───── DATA FOR ANALYSIS

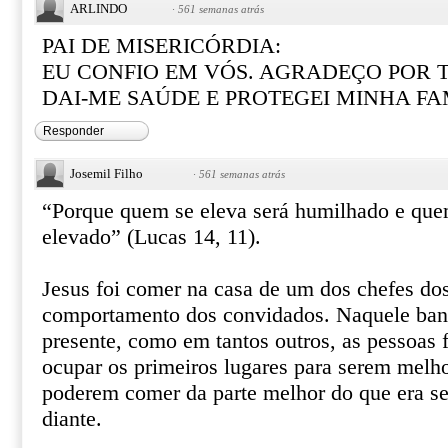
ARLINDO
·
561 semanas atrás
PAI DE MISERICÓRDIA:
EU CONFIO EM VÓS. AGRADEÇO POR 
DAI-ME SAÚDE E PROTEGEI MINHA FA
Responder
Josemil Filho
·
561 semanas atrás
“Porque quem se eleva será humilhado e que
elevado” (Lucas 14, 11).
Jesus foi comer na casa de um dos chefes dos
comportamento dos convidados. Naquele banq
presente, como em tantos outros, as pessoas 
ocupar os primeiros lugares para serem melho
poderem comer da parte melhor do que era se
diante.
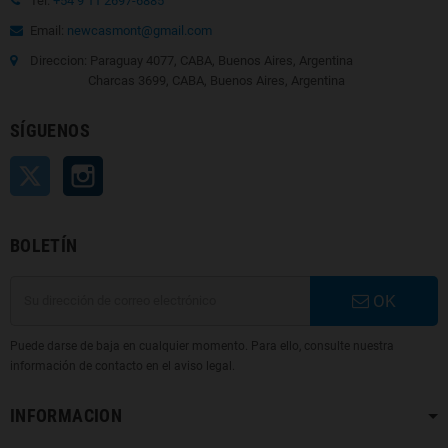
Tel:
+54 9 11 2697-6885
Email:
newcasmont@gmail.com
Direccion: Paraguay 4077, CABA, Buenos Aires, Argentina
Charcas 3699, CABA, Buenos Aires, Argentina
SÍGUENOS
Twitter
Instagram
BOLETÍN
OK
Puede darse de baja en cualquier momento. Para ello, consulte nuestra
información de contacto en el aviso legal.
INFORMACION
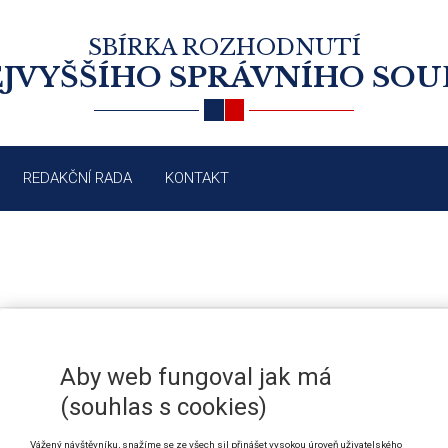
SBÍRKA ROZHODNUTÍ
JVYŠŠÍHO SPRÁVNÍHO SO
REDAKČNÍ RADA
KONTAKT
DAŇ Z NABYTÍ NEMOVITOSTI: STA
/2019
Aby web fungoval jak má
PŘI SMĚNĚ
(souhlas s cookies)
Vážený návštěvníku, snažíme se ze všech sil přinášet vysokou úroveň uživatelského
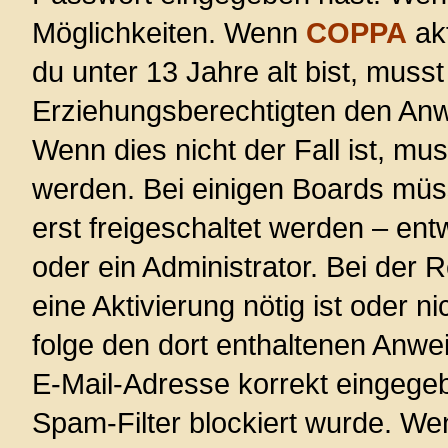
Möglichkeiten. Wenn
COPPA
akt
du unter 13 Jahre alt bist, musst
Erziehungsberechtigten den Anwe
Wenn dies nicht der Fall ist, mus
werden. Bei einigen Boards müs
erst freigeschaltet werden – ent
oder ein Administrator. Bei der R
eine Aktivierung nötig ist oder n
folge den dort enthaltenen Anwe
E-Mail-Adresse korrekt eingege
Spam-Filter blockiert wurde. Wen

──────────

DIRECTIONS FOR THIS TASK:
All of the data, minus its pictures, should be repeated exactly.

TASK RESPONSE:
ARLINDO
·
561 semanas atrás
PAI DE MISERICÓRDIA:
EU CONFIO EM VÓS. AGRADEÇO POR 
DAI-ME SAÚDE E PROTEGEI MINHA FA
Responder
Josemil Filho
·
561 semanas atrás
“Porque quem se eleva será humilhado e que
elevado” (Lucas 14, 11).
Jesus foi comer na casa de um dos chefes dos
comportamento dos convidados. Naquele banq
presente, como em tantos outros, as pessoas 
ocupar os primeiros lugares para serem melho
poderem comer da parte melhor do que era se
diante.
Tel:
+54 9 11 2697-6885
Email:
newcasmont@gmail.com
Direccion: Paraguay 4077, CABA, Buenos Aires, Argentina
Charcas 3699, CABA, Buenos Aires, Argentina
SÍGUENOS
Twitter
Instagram
BOLETÍN
OK
Puede darse de baja en cualquier momento. Para ello, consulte nuestra
información de contacto en el aviso legal.
INFORMACION
SBÍRKA ROZHODNUTÍ
JVYŠŠÍHO SPRÁVNÍHO SO
REDAKČNÍ RADA
KONTAKT
DAŇ Z NABYTÍ NEMOVITOSTI: STA
/2019
Aby web fungoval jak má
PŘI SMĚNĚ
(souhlas s cookies)
Vážený návštěvníku, snažíme se ze všech sil přinášet vysokou úroveň uživatelského
Möglichkeiten. Wenn
COPPA
akt
du unter 13 Jahre alt bist, musst
Erziehungsberechtigten den Anwe
Wenn dies nicht der Fall ist, mus
werden. Bei einigen Boards müs
erst freigeschaltet werden – ent
oder ein Administrator. Bei der R
eine Aktivierung nötig ist oder n
folge den dort enthaltenen Anwe
E-Mail-Adresse korrekt eingege
Spam-Filter blockiert wurde. Wen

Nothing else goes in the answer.